Next morning, as I was learning that even the hangovers are bigger in Texas, my misery was gradually assuaged by a breakfast of Tex-Mex at a place named Las Manitas. Every year, this joint is jammed, and for good reason. Even if all the place served was beans, I'd eat there. Mid-enchilada, I looked up to see no less a celeb than ex-Texas governor Ann Richards, resplendent among the scruffy, ashtray-eyed rock crowd. She asked me if I was having a good time at SXSW, and I said yes. Sometimes you have to make those quick decisions.

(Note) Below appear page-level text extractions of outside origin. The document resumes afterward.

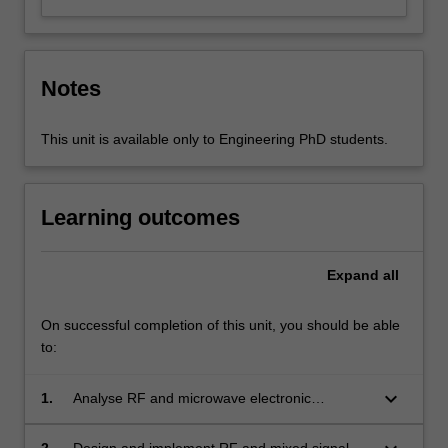
Notes
This unit is available only to Engineering PhD students.
Learning outcomes
Expand
all
On successful completion of this unit, you should be able
to:
keyboard_arrow_down
1.
Analyse RF and microwave electronic
components, circuits and systems
2.
Design and implement RF and mixed signal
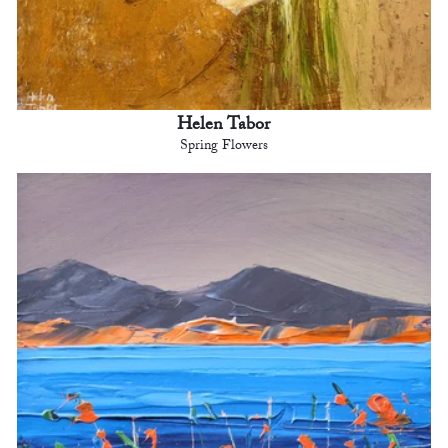
Helen Tabor
Spring Flowers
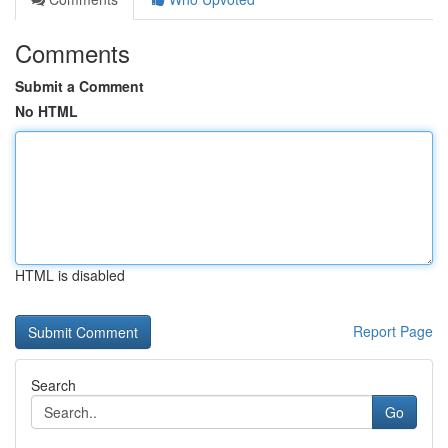
Comments
Submit a Comment
No HTML
HTML is disabled
Report Page
Search
Go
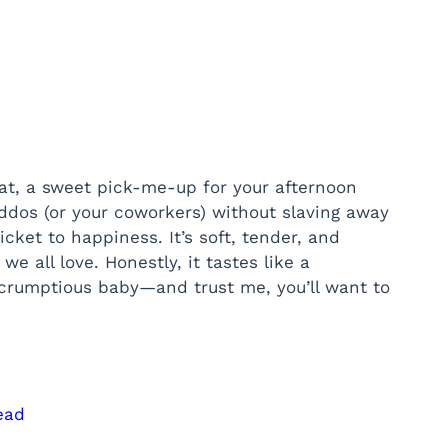
at, a sweet pick-me-up for your afternoon
ddos (or your coworkers) without slaving away
cket to happiness. It’s soft, tender, and
e all love. Honestly, it tastes like a
scrumptious baby—and trust me, you’ll want to
ead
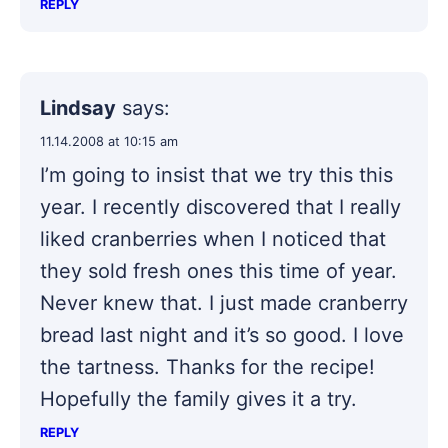
REPLY
Lindsay
says:
11.14.2008 at 10:15 am
I’m going to insist that we try this this
year. I recently discovered that I really
liked cranberries when I noticed that
they sold fresh ones this time of year.
Never knew that. I just made cranberry
bread last night and it’s so good. I love
the tartness. Thanks for the recipe!
Hopefully the family gives it a try.
REPLY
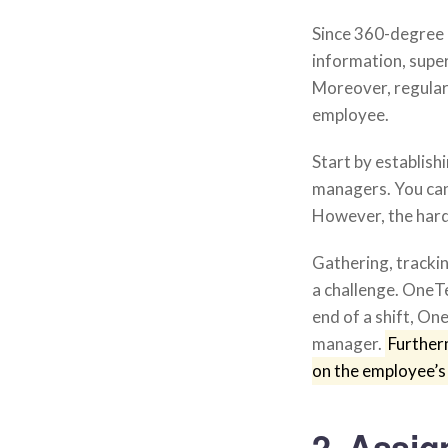
Since 360-degree 
information, supe
Moreover, regular 
employee.
Start by establis
managers. You can
However, the hard 
Gathering, tracki
a challenge. OneT
end of a shift, O
manager.
Further
on the employee’s
2. Assi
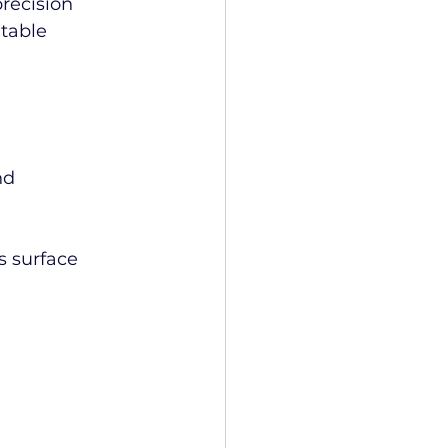
recision 
table 
nd 
s surface 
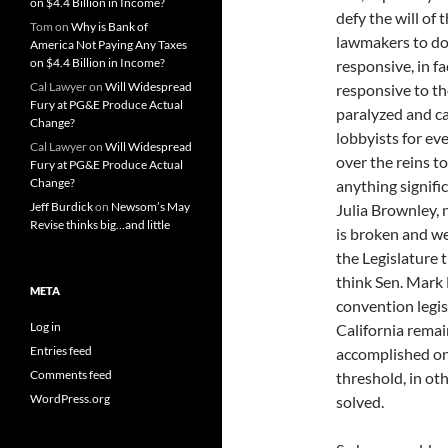
on $4.4 Billion in Income?
defy the will of 
Tom
on
Why is Bank of
lawmakers to do
America Not Paying Any Taxes
on $4.4 Billion in Income?
responsive, in f
Cal Lawyer
on
Will Widespread
responsive to th
Fury at PG&E Produce Actual
paralyzed and ca
Change?
lobbyists for ev
Cal Lawyer
on
Will Widespread
over the reins t
Fury at PG&E Produce Actual
Change?
anything signifi
Jeff Burdick
on
Newsom’s May
Julia Brownley, 
Revise thinks big…and little
is broken and we 
the Legislature t
think Sen. Mark 
META
convention legis
Log in
California remai
Entries feed
accomplished on
Comments feed
threshold, in oth
WordPress.org
solved.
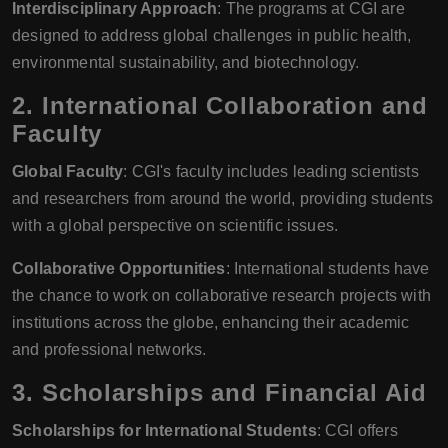
Interdisciplinary Approach
: The programs at CGI are
designed to address global challenges in public health,
environmental sustainability, and biotechnology.
2.
International Collaboration and
Faculty
Global Faculty
: CGI's faculty includes leading scientists
and researchers from around the world, providing students
with a global perspective on scientific issues.
Collaborative Opportunities
: International students have
the chance to work on collaborative research projects with
institutions across the globe, enhancing their academic
and professional networks.
3.
Scholarships and Financial Aid
Scholarships for International Students
: CGI offers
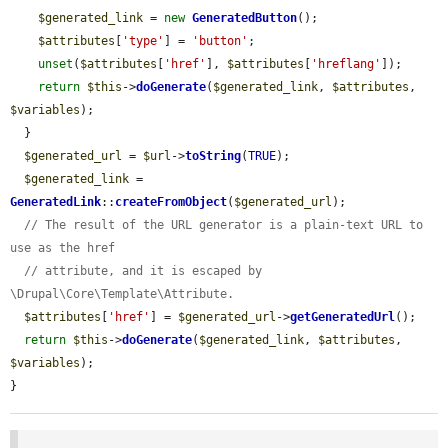
$generated_link
 = 
new
GeneratedButton
();

$attributes
[
'type'
] = 
'button'
;

unset
(
$attributes
[
'href'
], 
$attributes
[
'hreflang'
]);

return
$this
->
doGenerate
(
$generated_link
, 
$attributes
, 
$variables
);

  }

$generated_url
 = 
$url
->
toString
(
TRUE
);

$generated_link
 = 
GeneratedLink
::
createFromObject
(
$generated_url
);

// The result of the URL generator is a plain-text URL to 
use as the href
// attribute, and it is escaped by 
\Drupal\Core\Template\Attribute.
$attributes
[
'href'
] = 
$generated_url
->
getGeneratedUrl
();

return
$this
->
doGenerate
(
$generated_link
, 
$attributes
, 
$variables
);

}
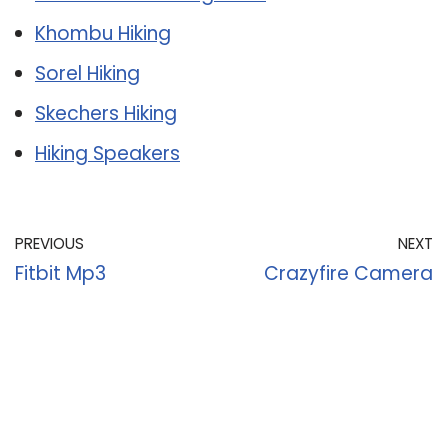
Khombu Hiking
Sorel Hiking
Skechers Hiking
Hiking Speakers
PREVIOUS
NEXT
Fitbit Mp3
Crazyfire Camera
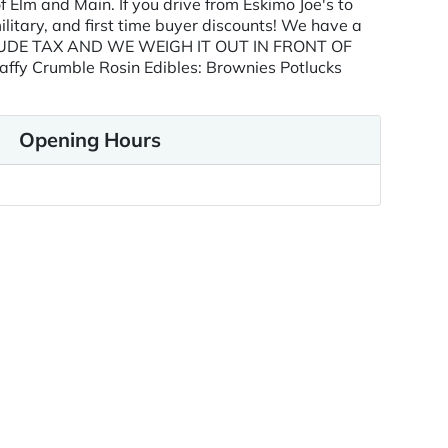
Elm and Main. If you drive from Eskimo Joe's to
ilitary, and first time buyer discounts! We have a
 INCLUDE TAX AND WE WEIGH IT OUT IN FRONT OF
affy Crumble Rosin Edibles: Brownies Potlucks
Opening Hours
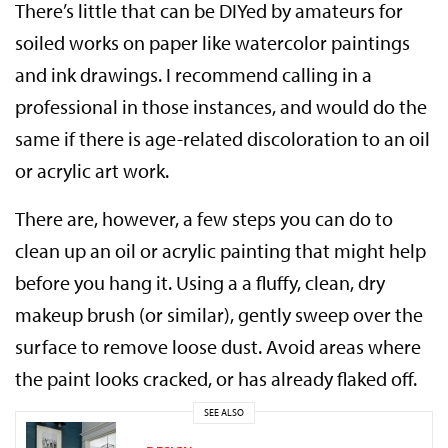
There’s little that can be DIYed by amateurs for
soiled works on paper like watercolor paintings
and ink drawings. I recommend calling in a
professional in those instances, and would do the
same if there is age-related discoloration to an oil
or acrylic art work.
There are, however, a few steps you can do to
clean up an oil or acrylic painting that might help
before you hang it. Using a a fluffy, clean, dry
makeup brush (or similar), gently sweep over the
surface to remove loose dust. Avoid areas where
the paint looks cracked, or has already flaked off.
SEE ALSO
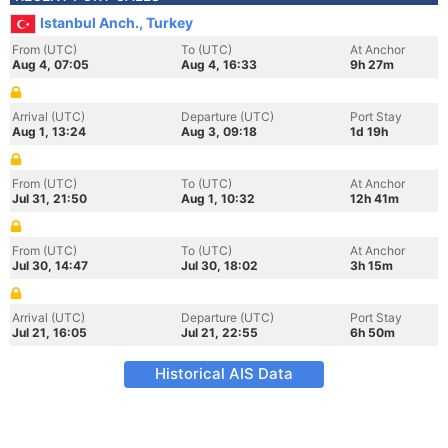
Istanbul Anch., Turkey
From (UTC)
To (UTC)
At Anchor
Aug 4, 07:05
Aug 4, 16:33
9h 27m
Arrival (UTC)
Departure (UTC)
Port Stay
Aug 1, 13:24
Aug 3, 09:18
1d 19h
From (UTC)
To (UTC)
At Anchor
Jul 31, 21:50
Aug 1, 10:32
12h 41m
From (UTC)
To (UTC)
At Anchor
Jul 30, 14:47
Jul 30, 18:02
3h 15m
Arrival (UTC)
Departure (UTC)
Port Stay
Jul 21, 16:05
Jul 21, 22:55
6h 50m
Historical AIS Data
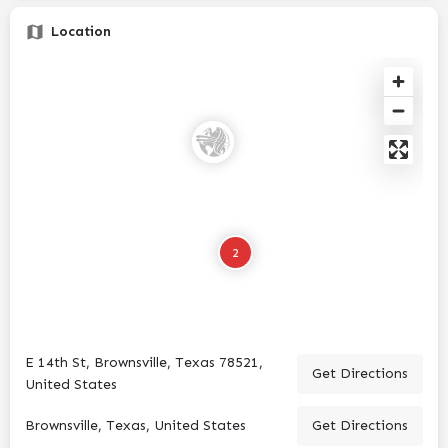
Location
2
E 14th St, Brownsville, Texas 78521,
Get Directions
United States
Brownsville, Texas, United States
Get Directions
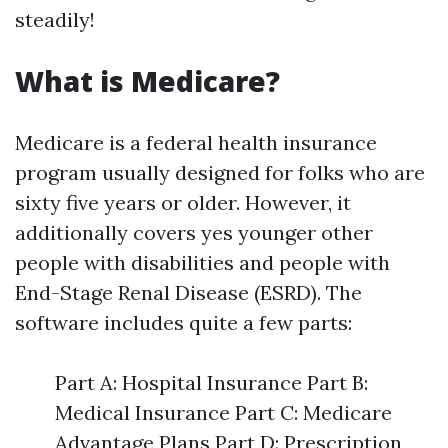
steadily!
What is Medicare?
Medicare is a federal health insurance
program usually designed for folks who are
sixty five years or older. However, it
additionally covers yes younger other
people with disabilities and people with
End-Stage Renal Disease (ESRD). The
software includes quite a few parts:
Part A: Hospital Insurance Part B:
Medical Insurance Part C: Medicare
Advantage Plans Part D: Prescription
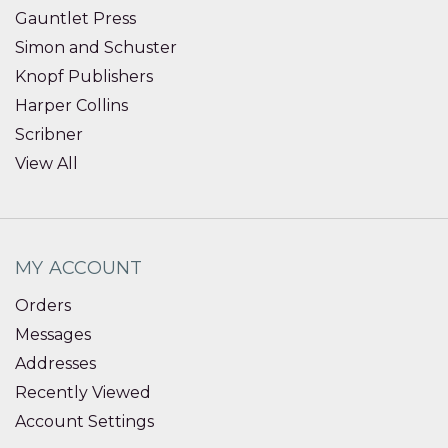
Gauntlet Press
Simon and Schuster
Knopf Publishers
Harper Collins
Scribner
View All
MY ACCOUNT
Orders
Messages
Addresses
Recently Viewed
Account Settings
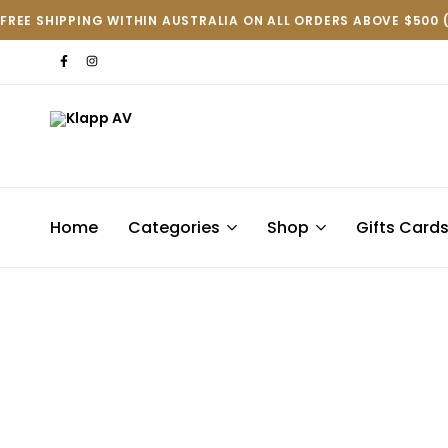
FREE SHIPPING WITHIN AUSTRALIA ON ALL ORDERS ABOVE $500 
Klapp
AV
Home
Categories
Shop
Gifts Card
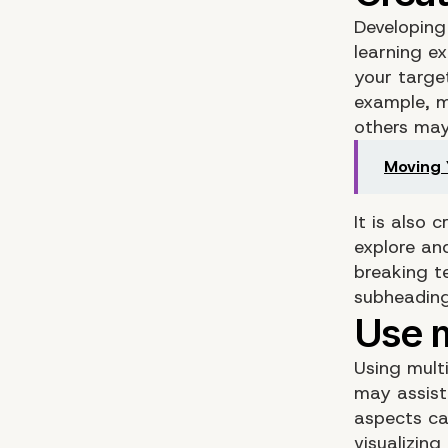
Developing 
learning e
your target
example, ma
others may 
Moving 
It is also 
explore an
breaking t
subheading
Using multi
may assist
aspects ca
visualizing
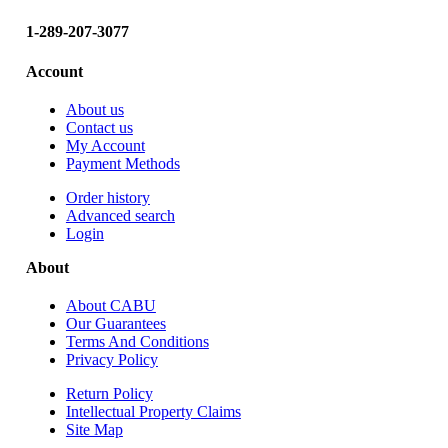
.
5
1-289-207-3077
0
Account
About us
Contact us
My Account
Payment Methods
Order history
Advanced search
Login
About
About CABU
Our Guarantees
Terms And Conditions
Privacy Policy
Return Policy
Intellectual Property Claims
Site Map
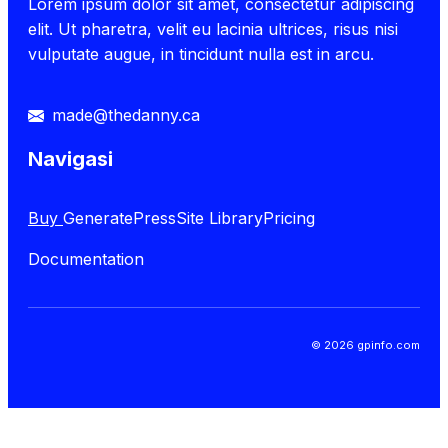
Lorem ipsum dolor sit amet, consectetur adipiscing
elit. Ut pharetra, velit eu lacinia ultrices, risus nisi
vulputate augue, in tincidunt nulla est in arcu.
made@thedanny.ca
Navigasi
Buy
GeneratePress
Site Library
Pricing
Documentation
© 2026 gpinfo.com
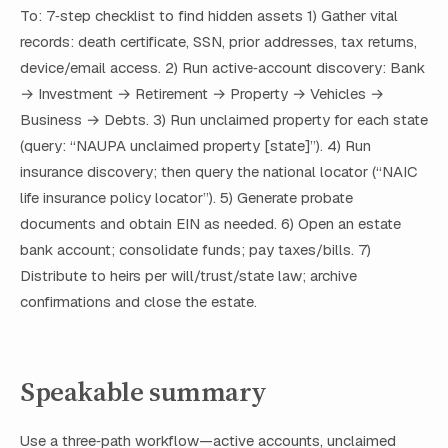
To: 7‑step checklist to find hidden assets 1) Gather vital
records: death certificate, SSN, prior addresses, tax returns,
device/email access. 2) Run active‑account discovery: Bank
→ Investment → Retirement → Property → Vehicles →
Business → Debts. 3) Run unclaimed property for each state
(query: “NAUPA unclaimed property [state]”). 4) Run
insurance discovery; then query the national locator (“NAIC
life insurance policy locator”). 5) Generate probate
documents and obtain EIN as needed. 6) Open an estate
bank account; consolidate funds; pay taxes/bills. 7)
Distribute to heirs per will/trust/state law; archive
confirmations and close the estate.
Speakable summary
Use a three‑path workflow—active accounts, unclaimed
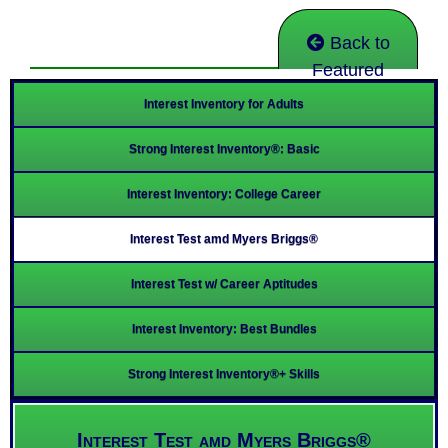
Back to
Featured
Interest Inventory for Adults
Strong Interest Inventory®: Basic
Interest Inventory: College Career
Interest Test amd Myers Briggs®
Interest Test w/ Career Aptitudes
Interest Inventory: Best Bundles
Strong Interest Inventory®+ Skills
Interest Test amd Myers Briggs®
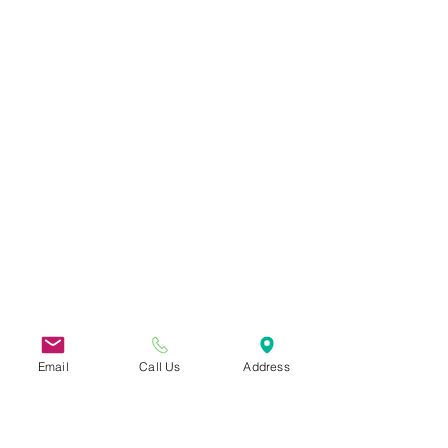
Email
Call Us
Address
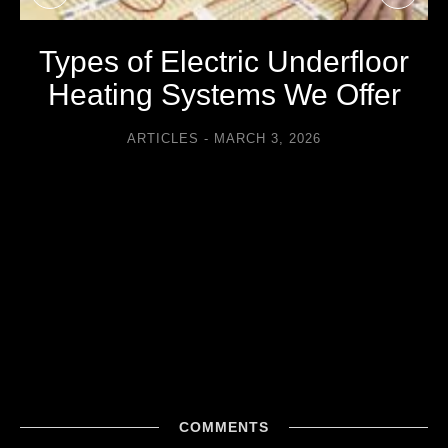
Types of Electric Underfloor
Heating Systems We Offer
ARTICLES
MARCH 3, 2026
COMMENTS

The music's the thing, and that night I dove in, ears first. When you've got something like 160 bands playing in a five-hour period, it's not always easy to see who you want. Standouts: a passionate set by Kevin Salem and something named Friends of Dean Martin. For the latter act, I had no idea what to expect--and then it turned out to be Arizona's very own Giant Sand, doing lounge favorites.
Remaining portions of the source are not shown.